▸ What the task asks: Line by line, the data below should be set down unchanged, with images excluded.

▸ Records from a dataset:

◆ ◆ ◆ ◆ ◆ ◆ ◆

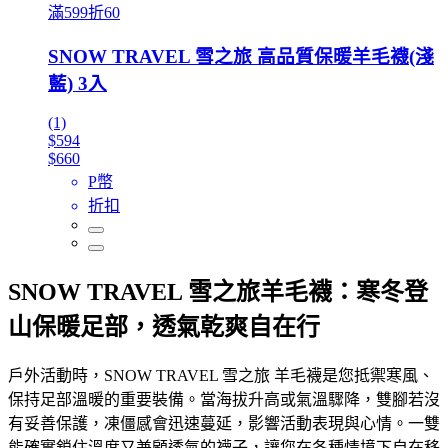
滿599折60
SNOW TRAVEL 雪之旅 高品質保暖羊毛襪(淺
藍) 3入
(1)
$594
$660
P幣
折扣
SNOW TRAVEL 雪之旅羊毛襪：寒冬登
山保暖足部，透氣乾爽自在行
戶外活動時，SNOW TRAVEL 雪之旅 羊毛襪是您抵禦寒風、
保持足部溫暖的重要裝備。當海拔升高或氣溫驟降，雙腳若沒
有妥善保護，凍僵感會迅速蔓延，影響活動表現與心情。一雙
能確實鎖住溫度又兼顧透氣的襪子，讓您在各種情境下自在移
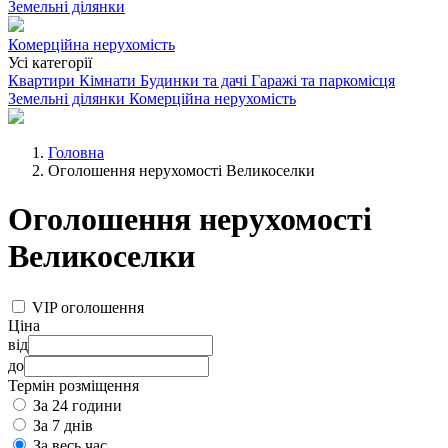
Земельні ділянки
Комерційна нерухомість
Усі категорії
Квартири
Кімнати
Будинки та дачі
Гаражі та паркомісця
Земельні ділянки
Комерційна нерухомість
Головна
Оголошення нерухомості Великоселки
Оголошення нерухомості
Великоселки
VIP оголошення
Ціна
від
до
Термін розміщення
За 24 години
За 7 днів
За весь час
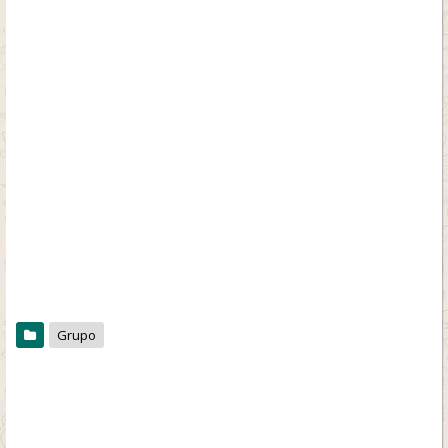
Grupo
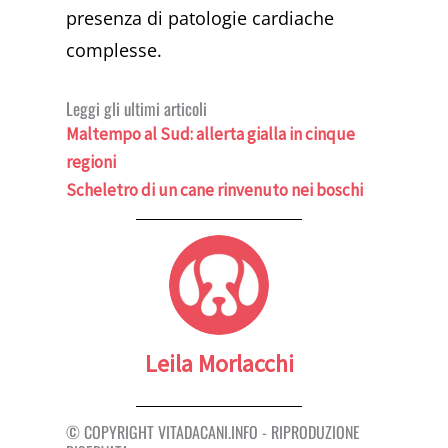
presenza di patologie cardiache
complesse.
Leggi gli ultimi articoli
Maltempo al Sud: allerta gialla in cinque
regioni
Scheletro di un cane rinvenuto nei boschi
Leila Morlacchi
© COPYRIGHT VITADACANI.INFO - RIPRODUZIONE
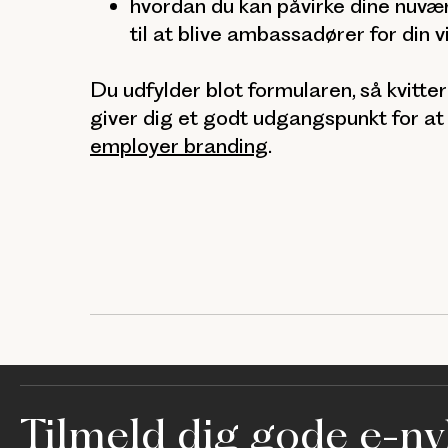
hvordan du kan påvirke dine nuv
t
i
til at blive ambassadører for din 
o
n
Du udfyl
der blot formularen, så kvitte
giver dig et godt udgangspunkt for 
employer branding
.
Tilmeld dig gode e-nyh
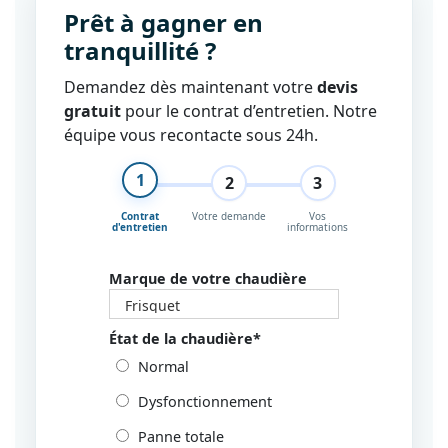
Prêt à gagner en
tranquillité ?
Demandez dès maintenant votre
devis
gratuit
pour le contrat d’entretien. Notre
équipe vous recontacte sous 24h.
1
2
3
Contrat
Votre demande
Vos
d'entretien
informations
Marque de votre chaudière
État de la chaudière
*
Normal
Dysfonctionnement
Panne totale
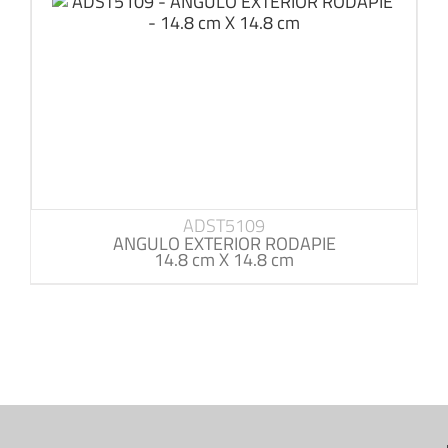
ADST5109
ANGULO EXTERIOR RODAPIE
14.8 cm X 14.8 cm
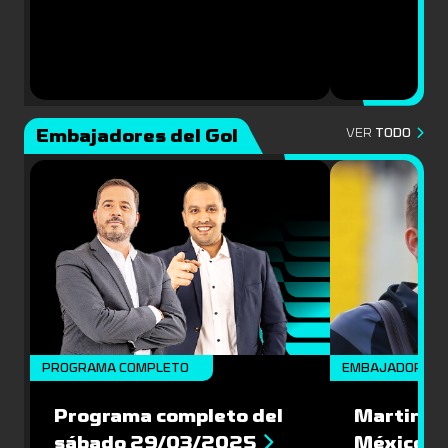
Embajadores del Gol
VER
TODO
PROGRAMA COMPLETO
EMBAJADORES
Programa completo del
Martin Va
sábado 29/03/2025
México: '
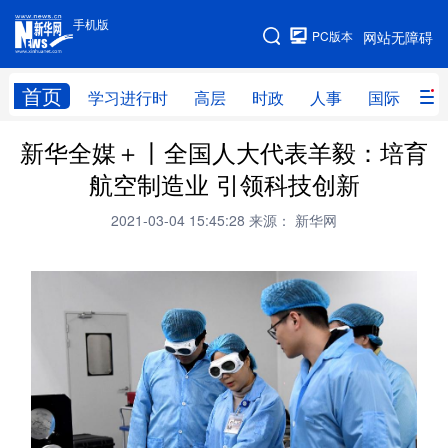
手机版
手机版
PC版本
网站无障碍
网站地图
首页
学习进行时
高层
时政
人事
国际
财
新华全媒＋丨全国人大代表羊毅：培育
学习进行时
高层
时政
人事
航空制造业 引领科技创新
国际
财经
网评
港澳
2021-03-04 15:45:28
来源： 新华网
台湾
思客智库
全球连线
教育
科技
科创
量子
体育
文化
书画
健康
军事
访谈
视频
图片
政务
法律
中央文件
金融
汽车
食品
人居
信息化
数字经济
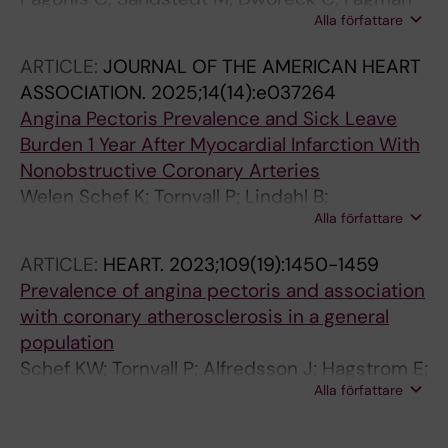
Alla författare
E; Erlinge D; Adlam D; Andersson J;
Fredriksson M; Glaser N; Henriksson L;
ARTICLE:
JOURNAL OF THE AMERICAN HEART
Johnston N; Henareh L; Markstad H; Ostenfeld
ASSOCIATION.
2025;14(14):e037264
E; Tornvall P; Venetsanos D; Welen-Schef K;
Angina Pectoris Prevalence and Sick Leave
Yndigegn T; Swahn E; Sederholm S
Burden 1 Year After Myocardial Infarction With
Nonobstructive Coronary Arteries
Welen Schef K; Tornvall P; Lindahl B;
Alla författare
Nordenskjold AM; Jernberg T
ARTICLE:
HEART.
2023;109(19):1450-1459
Prevalence of angina pectoris and association
with coronary atherosclerosis in a general
population
Schef KW; Tornvall P; Alfredsson J; Hagstrom E;
Alla författare
Ravn-Fischer A; Soderberg S; Yndigegn T;
Jernberg T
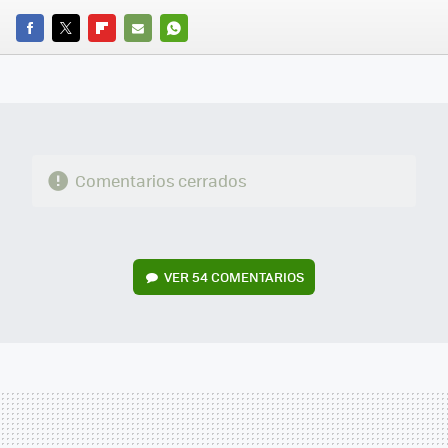
FACEBOOK
TWITTER
FLIPBOARD
E-
WHATSAPP
MAIL
Comentarios cerrados
VER
54 COMENTARIOS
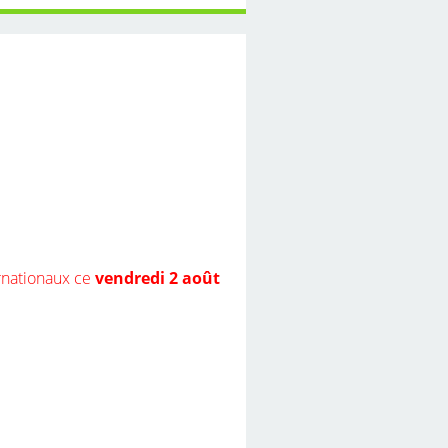
ernationaux ce
vendredi 2 août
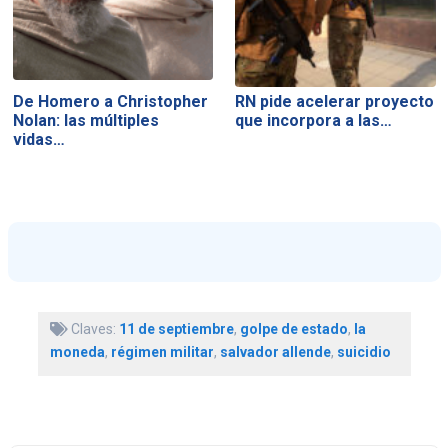
De Homero a Christopher
RN pide acelerar proyecto
Nolan: las múltiples
que incorpora a las…
vidas…
Claves:
11 de septiembre
,
golpe de estado
,
la
moneda
,
régimen militar
,
salvador allende
,
suicidio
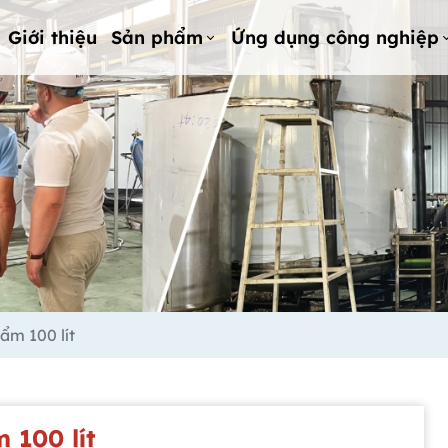
Giới thiệu
Sản phẩm
Ứng dụng công nghiệp
ẩm 100 lít
 100 lít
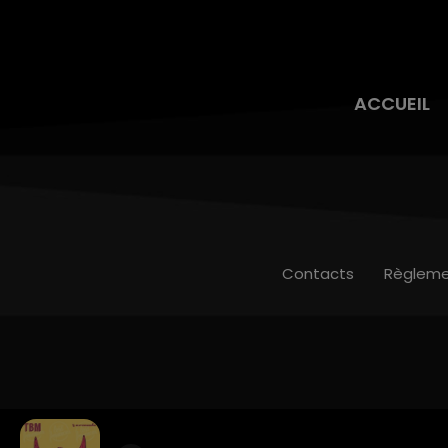
ACCUEIL
Contacts
Règleme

◆ ◆ ◆ ◆ ◆ ◆ ◆

▸ Your solution:
滿599折60
SNOW TRAVEL 雪之旅 高品質保暖羊毛襪(淺
藍) 3入
(1)
$594
$660
P幣
折扣
SNOW TRAVEL 雪之旅羊毛襪：寒冬登
山保暖足部，透氣乾爽自在行
戶外活動時，SNOW TRAVEL 雪之旅 羊毛襪是您抵禦寒風、
保持足部溫暖的重要裝備。當海拔升高或氣溫驟降，雙腳若沒
有妥善保護，凍僵感會迅速蔓延，影響活動表現與心情。一雙
能確實鎖住溫度又兼顧透氣的襪子，讓您在各種情境下自在移
Земельні ділянки
Комерційна нерухомість
Усі категорії
Квартири
Кімнати
Будинки та дачі
Гаражі та паркомісця
Земельні ділянки
Комерційна нерухомість
Головна
Оголошення нерухомості Великоселки
Оголошення нерухомості
Великоселки
VIP оголошення
Ціна
від
до
Термін розміщення
За 24 години
За 7 днів
За весь час
Grupo
presenza di patologie cardiache
complesse.
Leggi gli ultimi articoli
Maltempo al Sud: allerta gialla in cinque
regioni
Scheletro di un cane rinvenuto nei boschi
Leila Morlacchi
© COPYRIGHT VITADACANI.INFO - RIPRODUZIONE
hvordan du kan påvirke dine nuv
t
i
til at blive ambassadører for din 
o
n
Du udfyl
der blot formularen, så kvitte
giver dig et godt udgangspunkt for 
employer branding
.
Tilmeld dig gode e-nyh
Prêt à gagner en
tranquillité ?
Demandez dès maintenant votre
devis
gratuit
pour le contrat d’entretien. Notre
équipe vous recontacte sous 24h.
1
2
3
Contrat
Votre demande
Vos
d'entretien
informations
Marque de votre chaudière
État de la chaudière
*
Normal
Dysfonctionnement
Panne totale
ADST5109
ANGULO EXTERIOR RODAPIE
14.8 cm X 14.8 cm
Embajadores del Gol
VER
TODO
PROGRAMA COMPLETO
EMBAJADORES
Programa completo del
Martin Va
sábado 29/03/2025
México: '
手机版
手机版
PC版本
网站无障碍
网站地图
首页
学习进行时
高层
时政
人事
国际
财
新华全媒＋丨全国人大代表羊毅：培育
学习进行时
高层
时政
人事
航空制造业 引领科技创新
国际
财经
网评
港澳
2021-03-04 15:45:28
来源： 新华网
台湾
思客智库
全球连线
教育
科技
科创
量子
体育
文化
书画
健康
军事
访谈
视频
图片
政务
法律
中央文件
金融
汽车
食品
人居
信息化
数字经济
Alla författare
E; Erlinge D; Adlam D; Andersson J;
Fredriksson M; Glaser N; Henriksson L;
ARTICLE:
JOURNAL OF THE AMERICAN HEART
Johnston N; Henareh L; Markstad H; Ostenfeld
ASSOCIATION.
2025;14(14):e037264
E; Tornvall P; Venetsanos D; Welen-Schef K;
Angina Pectoris Prevalence and Sick Leave
Yndigegn T; Swahn E; Sederholm S
Burden 1 Year After Myocardial Infarction With
Nonobstructive Coronary Arteries
Welen Schef K; Tornvall P; Lindahl B;
Alla författare
Nordenskjold AM; Jernberg T
ARTICLE:
HEART.
2023;109(19):1450-1459
Prevalence of angina pectoris and association
with coronary atherosclerosis in a general
population
Schef KW; Tornvall P; Alfredsson J; Hagstrom E;
Alla författare
Ravn-Fischer A; Soderberg S; Yndigegn T;
Jernberg T
FACEBOOK
TWITTER
FLIPBOARD
E-
WHATSAPP
MAIL
Comentarios cerrados
VER
54 COMENTARIOS
ernationaux ce
vendredi 2 août
De Homero a Christopher
RN pide acelerar proyecto
Nolan: las múltiples
que incorpora a las…
vidas…
Claves:
11 de septiembre
,
golpe de estado
,
la
moneda
,
régimen militar
,
salvador allende
,
suicidio
Giới thiệu
Sản phẩm
Ứng dụng công nghiệp
ẩm 100 lít
 100 lít
ACCUEIL
Contacts
Règleme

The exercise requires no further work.